The Connecticut Act "only requires a party to invoke" a simple and concise statement of the substantive factors invoked by the speaker. "New Castle has done this," the verdict states.

It claims that the virus "is a cause of actual physical loss or damage to property" and "continues to cite authorities and private sources to claim that the virus is extremely harmful to humans" and may linger on surfaces for up to three days.

"It is further claimed that the physical dimensions of affected physical property can be microscopically damaged and altered by the virus," the government said.

Zurich has asked the court to take legal notice that the virus does not physically change objections, the ruling said. However, it states, "The Court simply cannot notice at this stage that the virus does not degrade physical objects on at least a microscopic level.

" That question may have to wait another day – on summary assessment perhaps or after trial. What is important for now is that physical harm is specifically alleged here, "the verdict said.

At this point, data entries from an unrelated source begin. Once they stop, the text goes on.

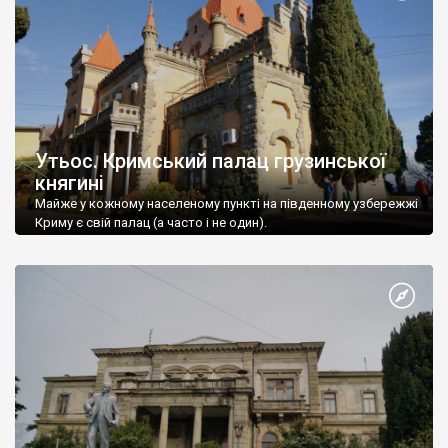
Утьос. Кримський палац грузинської
княгині
Майже у кожному населеному пункті на південному узбережжі
Криму є свій палац (а часто і не один).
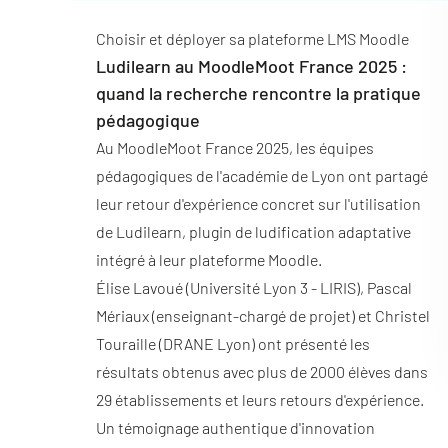
Choisir et déployer sa plateforme LMS Moodle
Ludilearn au MoodleMoot France 2025 :
quand la recherche rencontre la pratique
pédagogique
Au MoodleMoot France 2025, les équipes
pédagogiques de l'académie de Lyon ont partagé
leur retour d'expérience concret sur l'utilisation
de Ludilearn, plugin de ludification adaptative
intégré à leur plateforme Moodle.
Élise Lavoué (Université Lyon 3 - LIRIS), Pascal
Mériaux (enseignant-chargé de projet) et Christel
Touraille (DRANE Lyon) ont présenté les
résultats obtenus avec plus de 2000 élèves dans
29 établissements et leurs retours d'expérience.
Un témoignage authentique d'innovation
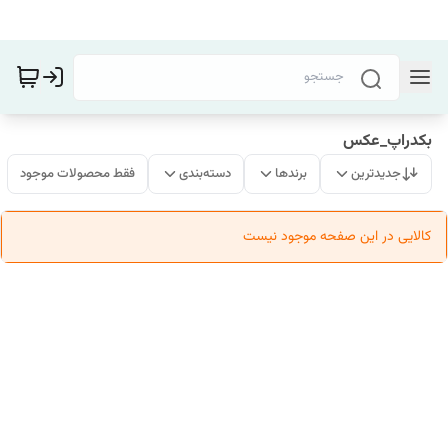
بکدراپ_عکس
جدیدترین
برندها
دسته‌بندی
فقط محصولات موجود
کالایی در این صفحه موجود نیست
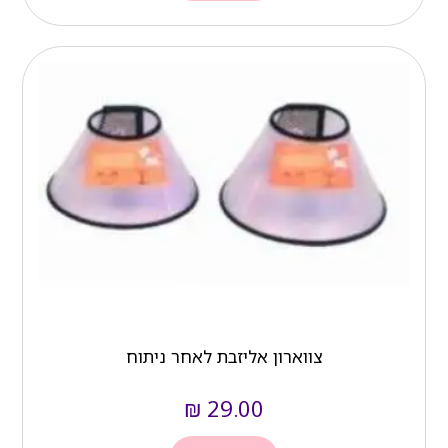
צווארון אליזבת לאחר ניתוח
₪
29.00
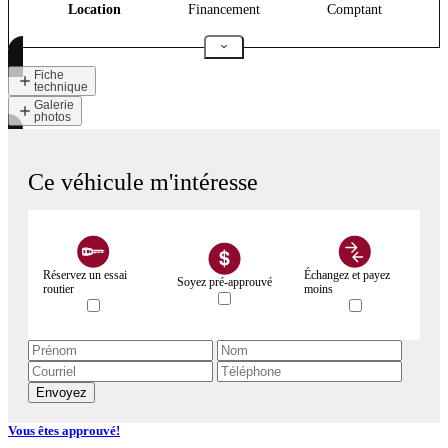
Location
Financement
Comptant
Fiche
technique
Galerie
photos
Ce véhicule m'intéresse
Réservez un essai
Échangez et payez
Soyez pré-approuvé
routier
moins
Envoyez
Vous êtes approuvé!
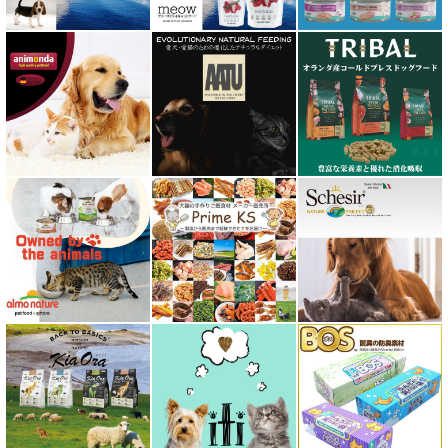
フィールドエイト
フォルツァ10 FORZA10
プライムケイズ さかい企画
ブリスミックス BLISMIX
プレスティージ PRESTIGE
プロデン ProDen
ベイリーコー Bailey+Co
ベッツソリューション VetSolution
ベッツラボ Vets Labo
ペットカインド PetKind
ペトコト PETOKOTO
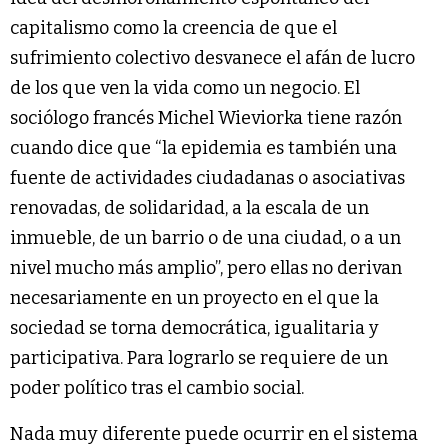
capitalismo como la creencia de que el
sufrimiento colectivo desvanece el afán de lucro
de los que ven la vida como un negocio. El
sociólogo francés Michel Wieviorka tiene razón
cuando dice que “la epidemia es también una
fuente de actividades ciudadanas o asociativas
renovadas, de solidaridad, a la escala de un
inmueble, de un barrio o de una ciudad, o a un
nivel mucho más amplio”, pero ellas no derivan
necesariamente en un proyecto en el que la
sociedad se torna democrática, igualitaria y
participativa. Para lograrlo se requiere de un
poder político tras el cambio social.
Nada muy diferente puede ocurrir en el sistema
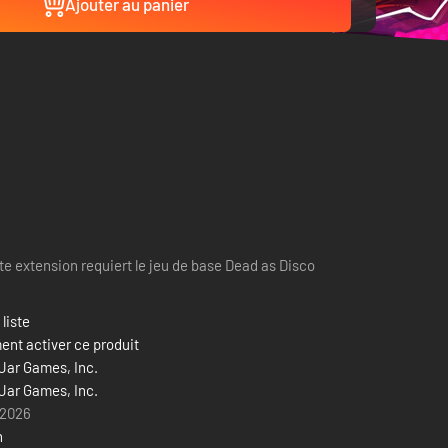
Ajouter au panier
te extension requiert le jeu de base Dead as Disco
 liste
nt activer ce produit
 Jar Games, Inc.
 Jar Games, Inc.
 2026
n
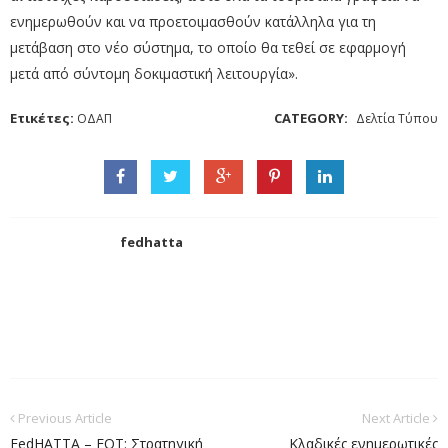
ενημερωθούν και να προετοιμασθούν κατάλληλα για τη
μετάβαση στο νέο σύστημα, το οποίο θα τεθεί σε εφαρμογή
μετά από σύντομη δοκιμαστική λειτουργία».
Ετικέτες:
CATEGORY:
ΟΔΑΠ
Δελτία Τύπου
fedhatta
Previous Article
Next Article
FedHATTA – ΕΟΤ: Στρατηγική
Κλαδικές ενημερωτικές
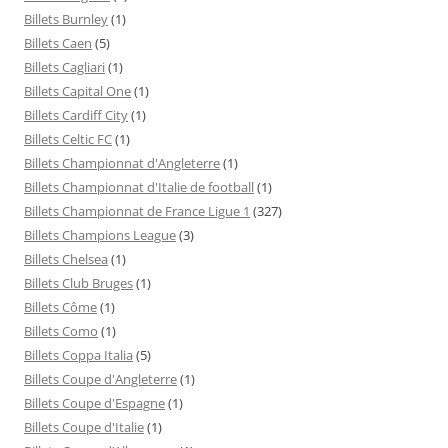
Billets Burnley
(1)
Billets Caen
(5)
Billets Cagliari
(1)
Billets Capital One
(1)
Billets Cardiff City
(1)
Billets Celtic FC
(1)
Billets Championnat d'Angleterre
(1)
Billets Championnat d'Italie de football
(1)
Billets Championnat de France Ligue 1
(327)
Billets Champions League
(3)
Billets Chelsea
(1)
Billets Club Bruges
(1)
Billets Côme
(1)
Billets Como
(1)
Billets Coppa Italia
(5)
Billets Coupe d'Angleterre
(1)
Billets Coupe d'Espagne
(1)
Billets Coupe d'Italie
(1)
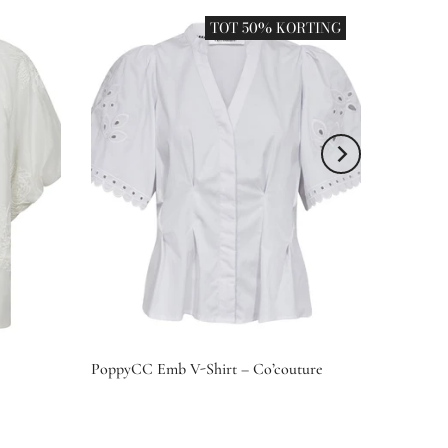
TOT 50% KORTING
PoppyCC Emb V-Shirt – Co’couture
€109,00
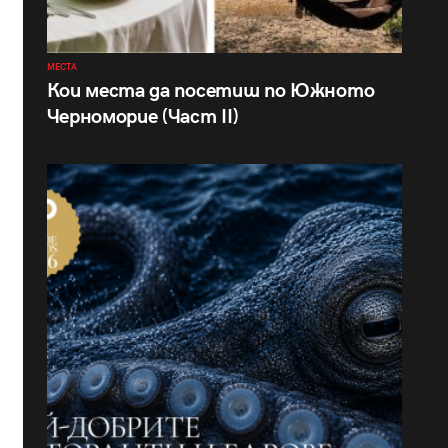
МЕСТА
Кои места да посетиш по Южното
Черноморие (Част II)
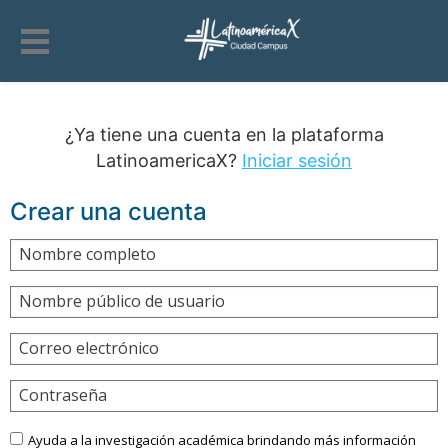
¿Ya tiene una cuenta en la plataforma
LatinoamericaX?
Iniciar sesión
Crear una cuenta
Nombre completo
Nombre público de usuario
Correo electrónico
Contraseña
Ayuda a la investigación académica brindando más información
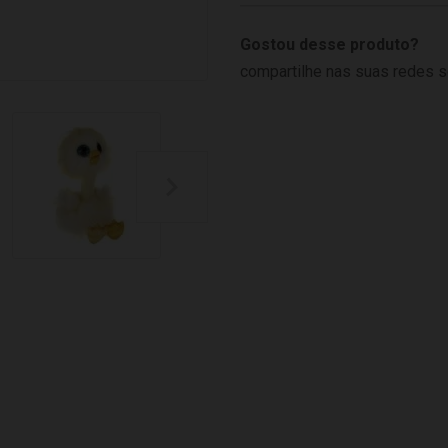
Gostou desse produto?
compartilhe nas suas redes s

In a pointed remonstrance to courts that have decided otherwise, Judge Moukawsher says, reasoning and without evidence-has been misguided.

"For the time being, in this court and for this policy, it would be wrong to hurry," the verdict said, allowing the disputes over New Castle & # 39 ;s Louisiana property to continue.

A New Castle lawyer had no comment. , while Zurich did not respond to a request for comment.

In August, Judge Moukawsher ruled that an Indian tribe in Connecticut could recover up to $ 2 million in business interruptions and reorganization costs under $ 1.6 billion in coverage, a state court has ruled.